Post: Buying a house from an estate sale

Joseph LeonardPosted
  • Fishers, IN
  • Posts 57
  • Votes 9

BP Community - give me some ideas here:

I found a house listed on Craigslist listed as an estate sale. An older man passed away, did not leave a will and now his kids are having to sell it as an estate sale. The seller told me they have to sell it at the appraised value which is $80k. This figure would not make sense with the amount it would rent for. The house also still has a loan on it (amount unknown right now - working on finding that out) which the kids have been paying on.

I need to get this house substantially below $80k but it seems like the lawyers of the estate or whoever is handling the estate won't allow that to happen. I need to get it at around $48k-50k max. The seller I spoke with seems pretty motivated to sell it because like I said they've been making the mortgage and utility payments on it and they have no use for it. Any ideas here BP community or is this pretty much a lost cause?

@Adrien C. does make some good points about the values of condos. He is correct that condo investing can be different based on what part of the country you're trying to do it in. I've owned 2 condos in CA. Here is my story and my long term thought on this:

2012 - purchased my first condo in CA for $260k. Lived in it for about a year and a half, rented it for about 6 months and then sold it for $450k. 

Now, keep in mind, this was a matter of PERFECT timing. My wife and I talk about this all the time. That condo was the first home we ever purchased. Had we bought it 5 years earlier, we would have probably bought it high and then it probably would have lost a lot of value in the 08 crash. 

During the time I had that condo rented, we purchased our second condo in CA (which is the one I still have rented out today) for $493k. We did a full remodel on it and it is in tip-top shape. With the rent, we are just breaking even right now. We are holding it for the long term because 1) If we sold it, we may lose money, 2) we want to move back to CA eventually & move back into it 3) we have a 20 year mortgage on it and 4) I hope the CA market will continue to appreciate over time.

In my opinion, condos in CA are a bit different than condos in the rest of the country. In the Midwest, most people want to live in a big house with a big yard and they can do so because houses cost less. In CA, most families cannot afford a single family house and turn to condos if they choose to purchase.

@Aaron Grant - I own one condo in Southern California while living in Indiana. I kind of became an accidental landlord when I was relocated to Indiana by my company. I have been renting my condo for almost two years now and things have been great so far. 

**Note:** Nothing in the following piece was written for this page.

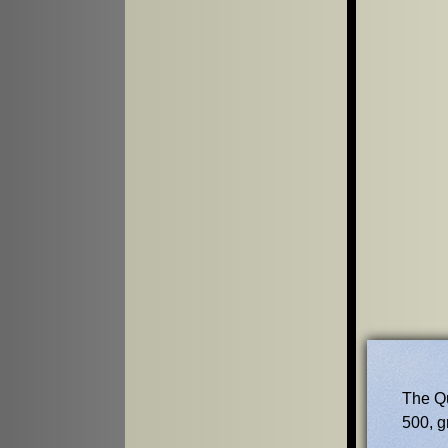
The Qu
500, g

In my opinion, a pro of owning condos is you don't have to worry about the exterior part of the building. You of course do have an HOA that covers exterior maintenance on the structure, but to me, I just like the idea that I'm not having to worry about those major exterior maintenance issues like a new roof, new siding, etc. I guess you could say by having to pay the HOA dues each month you are basically forced to "sit aside money for cap ex" but in my opinion this is a good thing.

I have seen people on BP discuss the fact that you should speak with the HOA before you purchase the property to see what shape the HOA is in. How much do they have in reserves, if they increase the HOA dues often, when their last special assessment was, when they plan to do another special assessment, etc.

One other thing to keep in mind about owning a condo which has also been discussed on BP and in various real estate books is the fact that condos are normally the first to lose value when the housing market declines.